(Beginning of Information)

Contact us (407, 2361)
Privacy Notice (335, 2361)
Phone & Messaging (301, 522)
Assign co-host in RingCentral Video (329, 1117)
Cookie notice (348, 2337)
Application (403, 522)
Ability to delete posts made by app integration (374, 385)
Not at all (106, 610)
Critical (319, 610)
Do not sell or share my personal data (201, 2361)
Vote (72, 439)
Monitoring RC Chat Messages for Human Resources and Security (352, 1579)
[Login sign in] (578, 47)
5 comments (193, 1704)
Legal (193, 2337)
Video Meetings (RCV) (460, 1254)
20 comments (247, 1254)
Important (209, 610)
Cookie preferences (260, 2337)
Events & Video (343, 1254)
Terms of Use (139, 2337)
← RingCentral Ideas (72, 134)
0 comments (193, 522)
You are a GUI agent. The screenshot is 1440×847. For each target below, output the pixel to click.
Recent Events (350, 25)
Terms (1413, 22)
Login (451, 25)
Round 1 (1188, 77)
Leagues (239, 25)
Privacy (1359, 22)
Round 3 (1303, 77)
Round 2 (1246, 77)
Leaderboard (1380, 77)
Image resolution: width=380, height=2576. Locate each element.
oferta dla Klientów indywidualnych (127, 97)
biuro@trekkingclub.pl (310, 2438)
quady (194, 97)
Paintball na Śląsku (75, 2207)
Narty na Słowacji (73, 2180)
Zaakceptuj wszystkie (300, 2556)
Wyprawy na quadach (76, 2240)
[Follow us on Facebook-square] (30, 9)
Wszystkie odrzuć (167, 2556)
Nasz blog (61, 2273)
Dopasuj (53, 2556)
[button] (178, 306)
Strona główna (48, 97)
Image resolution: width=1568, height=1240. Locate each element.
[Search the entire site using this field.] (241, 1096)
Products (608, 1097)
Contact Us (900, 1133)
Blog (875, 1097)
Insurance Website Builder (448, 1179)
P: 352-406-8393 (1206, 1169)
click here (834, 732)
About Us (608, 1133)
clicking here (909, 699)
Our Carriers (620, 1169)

(End of Information)

Copy the entries above exactly, but only from the line holding "Privacy Notice (335, 2361)" through the line holding "Legal (193, 2337)", both included.

Privacy Notice (335, 2361)
Phone & Messaging (301, 522)
Assign co-host in RingCentral Video (329, 1117)
Cookie notice (348, 2337)
Application (403, 522)
Ability to delete posts made by app integration (374, 385)
Not at all (106, 610)
Critical (319, 610)
Do not sell or share my personal data (201, 2361)
Vote (72, 439)
Monitoring RC Chat Messages for Human Resources and Security (352, 1579)
[Login sign in] (578, 47)
5 comments (193, 1704)
Legal (193, 2337)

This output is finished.